A wicket at the gate above rattled and the voice of the sentry
challenged them.

"A friend--a friend!" answered Leonard in Portuguese; "one who is a
stranger and would pay his respects to your leader, Dom Antonio
Pereira, with a view to business."

"What is your name?" asked the guard suspiciously.

"Pierre is my name. Dog is the name of the dwarf my servant, and as
for the old woman, you can call her anything you like."

"The password," said the sentry; "none come in here without the word."

"The word--Ah! what did the Dom Xavier say it was in his letter?
'Fiend!' No, I have it, 'Devil' is the word."

"Where do you hail from?"

"From Madagascar, where the goods you have to supply are in some
demand just now.
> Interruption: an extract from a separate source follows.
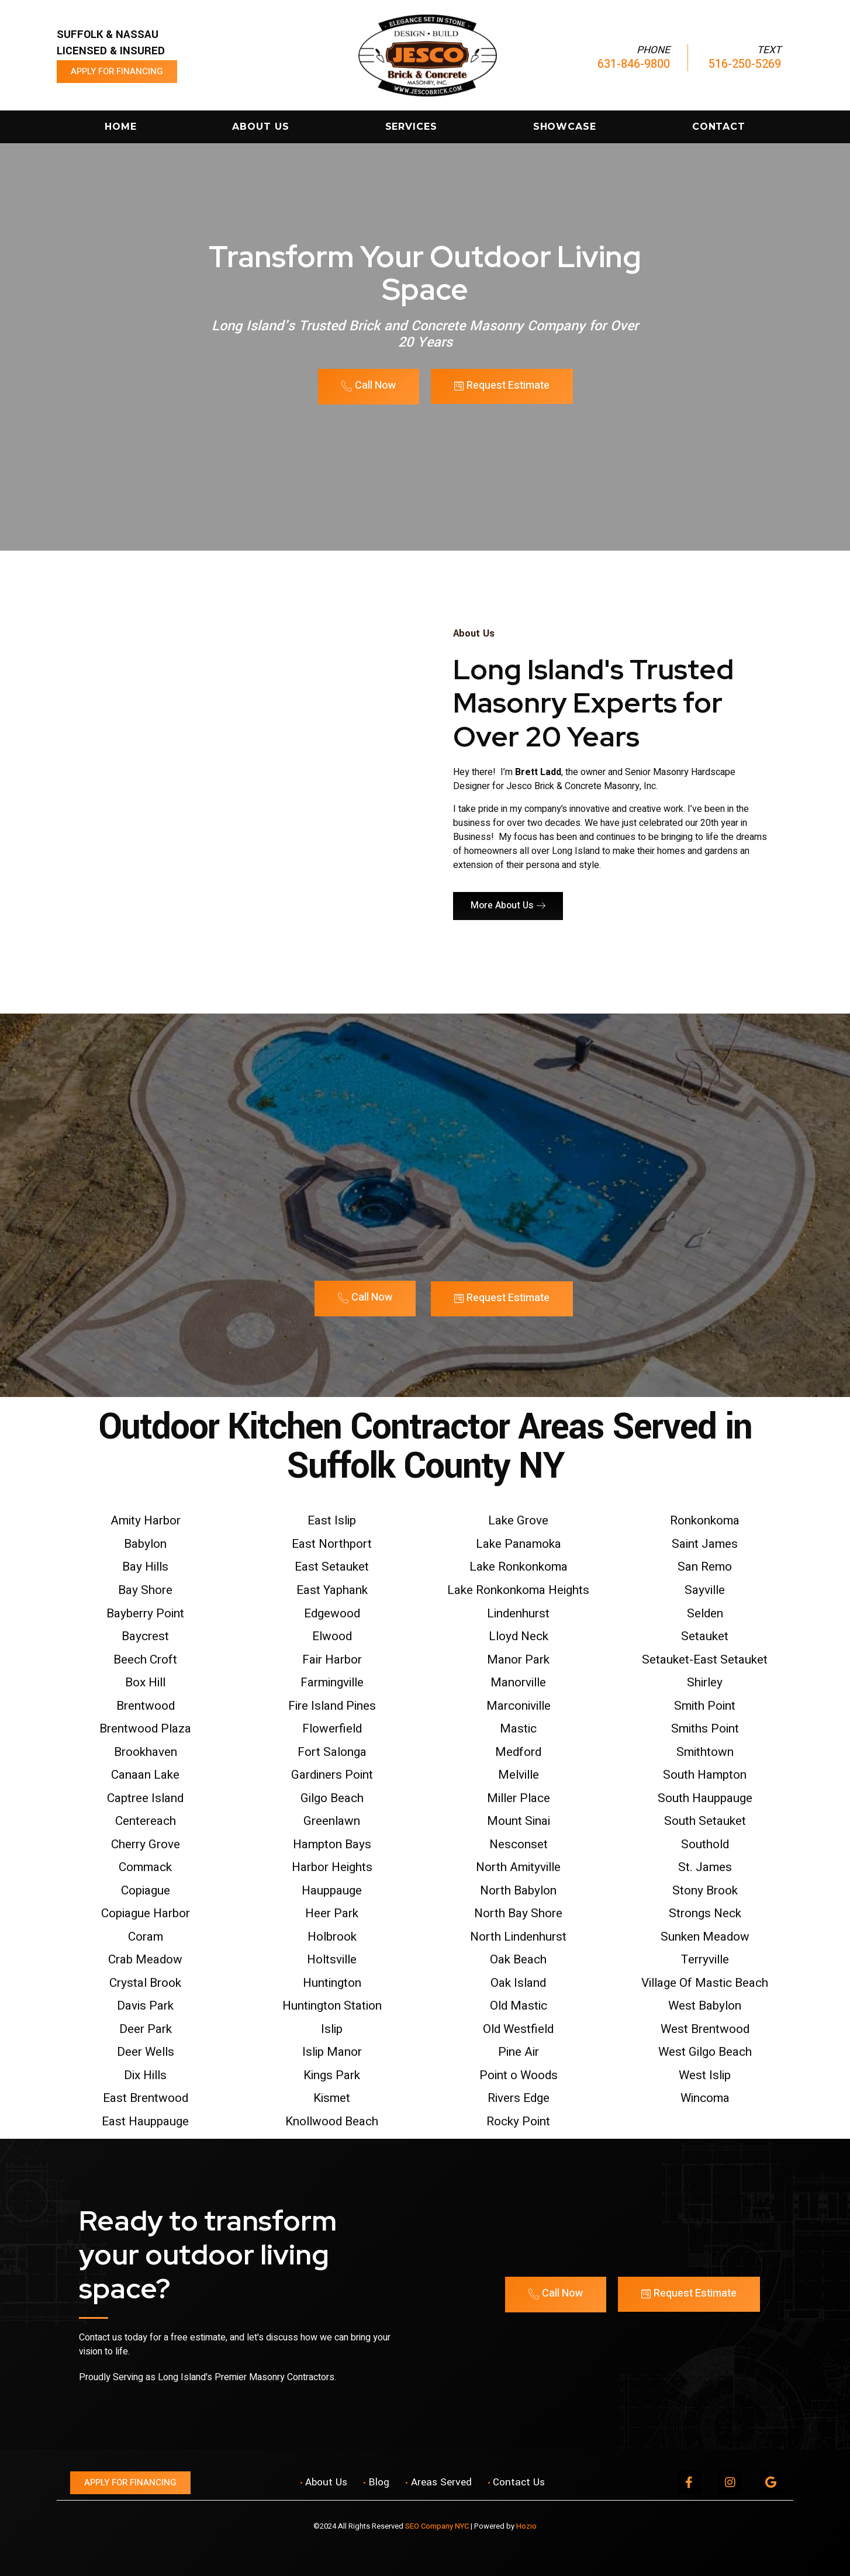 This screenshot has width=850, height=2576. Describe the element at coordinates (260, 126) in the screenshot. I see `About Us` at that location.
Come, let us in; we don't want to sit here all night
and miss the fun."

The man began to unbar the door, and stopped, struck by a fresh doubt.

"You are not of our people," he said; "you speak Portuguese like a
cursed Englishman."

"No, I should hope not; I am a 'cursed Englishman,' that is half--son
of an English lord and a French creole, born in the Mauritius at your
service, and let me ask you to be a little more civil, for cross-bred
dogs are fierce."

Now at length the sentry opened one side of the gate, grumbling, and
Leonard swaggered up the steps followed by the other two. Already they
were through it, when suddenly he turned and struck Otter in the face.

"Why, Dog," he said angrily, "you have forgotten to bring up the keg
of brandy, my little present for the Dom. Go and fetch it. Quick,
now."

"Pardon, Chief," answered Otter, "but I am a small man and the keg is
heavy for me alone--if you will deign to help me, for the old woman is
too weak."

"Do you take me for a porter that I should roll kegs of cognac up
steps? Here, my friend," he went on addressing the sentry, "if you
wish to earn a little present and a drink, perhaps you will give this
fellow a hand with the cask. There is a spigot in it, and you can try
the quality afterwards."

"Right, Senor," said the man briskly, and led the way down the steps.

A look of dreadful intelligence passed between the dwarf and his
master. Then Otter followed, his hand upon the hilt of the Arab sabre
which he wore, while Leonard and Soa waited above. They heard the
man's heavily booted feet going down the steps followed by Otter's
naked footfall.

"Where is your keg? I don't see it," said the sentry presently.

"Lean over, senor, lean over," answered Otter; "it is in the stern of
the canoe. Let me help you."

There was a moment's pause, to the listeners it seemed hours. Then
came the sound of a blow and a heavy splash. They hearkened on, but
nothing more was to be heard except the beating of their hearts and
the distant noise of revelry from the camp.

Three seconds passed and Otter stood beside them. In the dim light
Leonard could see that his eyes stared wide and his nostrils twitched.

"Quick was the blow, strong was the blow, silent is the man for ever,"
whispered Otter. "So the Baas commanded, so it is."